The defendants were charged with crimes including inciting violence following the army overthrow of elected leader Mohamed Mursi, a senior Brotherhood member, last July after mass protests against his rule.
Security forces have mounted a tough crackdown on the Brotherhood since Mursi’s fall, killing hundreds of its supporters, arresting thousands and putting leaders on trial.
The Brotherhood says it is committed to peaceful resistance to the army-backed government. The death sentence against Badie, 70, is likely to fuel growing concerns that young members of the movement could resort to violence against the state.
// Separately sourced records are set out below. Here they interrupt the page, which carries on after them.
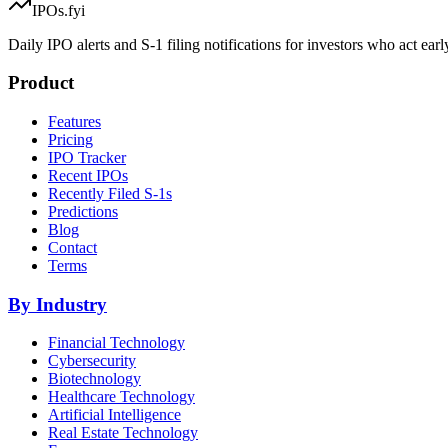
IPOs.fyi
Daily IPO alerts and S-1 filing notifications for investors who act earl
Product
Features
Pricing
IPO Tracker
Recent IPOs
Recently Filed S-1s
Predictions
Blog
Contact
Terms
By Industry
Financial Technology
Cybersecurity
Biotechnology
Healthcare Technology
Artificial Intelligence
Real Estate Technology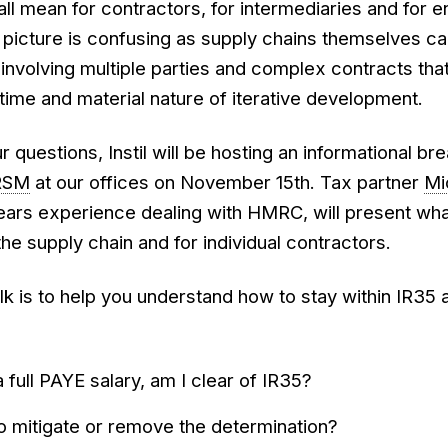
all mean for contractors, for intermediaries and for 
 picture is confusing as supply chains themselves c
involving multiple parties and complex contracts tha
time and material nature of iterative development.
 questions, Instil will be hosting an informational br
RSM
at our offices on November 15th. Tax partner
Mi
ars experience dealing with HMRC, will present wha
e supply chain and for individual contractors.
talk is to help you understand how to stay within IR35
a full PAYE salary, am I clear of IR35?
o mitigate or remove the determination?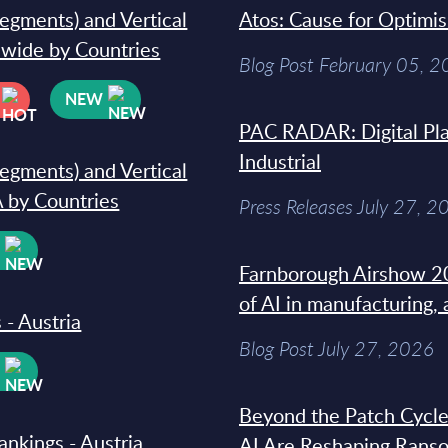
segments) and Vertical
Atos: Cause for Optimi
dwide by Countries
Blog Post February 05, 
NEW
PAC RADAR: Digital Pla
Industrial
segments) and Vertical
 by Countries
Press Releases July 27, 2
W
Farnborough Airshow 20
of AI in manufacturing,
 - Austria
Blog Post July 27, 2026
W
Beyond the Patch Cycle
ankings - Austria
AI Are Reshaping Rans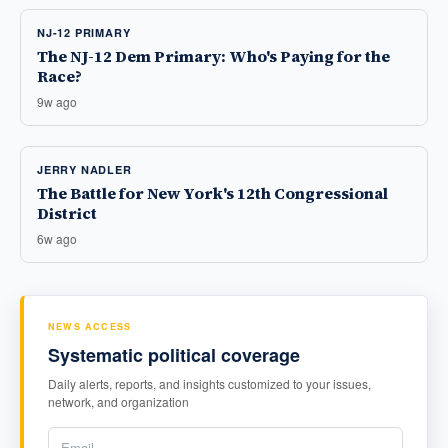
NJ-12 PRIMARY
The NJ-12 Dem Primary: Who's Paying for the
Race?
9w ago
JERRY NADLER
The Battle for New York's 12th Congressional
District
6w ago
NEWS ACCESS
Systematic political coverage
Daily alerts, reports, and insights customized to your issues,
network, and organization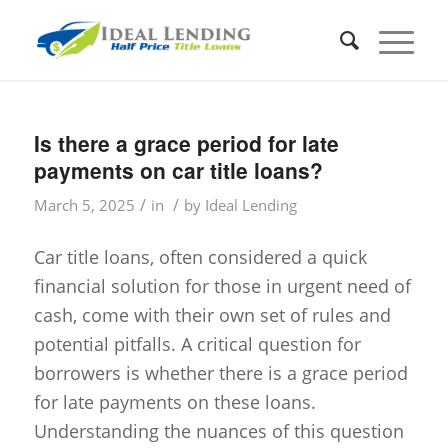
Is there a grace period for late
payments on car title loans?
/
/
March 5, 2025
in
by
Ideal Lending
Car title loans, often considered a quick
financial solution for those in urgent need of
cash, come with their own set of rules and
potential pitfalls. A critical question for
borrowers is whether there is a grace period
for late payments on these loans.
Understanding the nuances of this question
The mass death sentences, which right groups say are the largest worldwide in recent history, have raised new questions about Egypt’s commitment to democracy three years after a popular uprising toppled autocratic president Hosni Mubarak.
The United Nations’ top human rights official added to an avalanche of criticism of the sentences, which the United States has called “unconscionable”.
“It is outrageous that for the second time in two months, the Sixth Chamber of the Criminal Court in Al-Minya has imposed the death sentence on huge groups of defendants after perfunctory trials,” U.N. High Commissioner for Human Rights Navi Pillay said in a statement.
International guarantees of a fair trial “appear to be increasingly trampled upon” in Egypt, Pillay said, noting that 529 people were sentenced to death by the same court in March.
She said the mass trial had clearly breached international law requiring due process.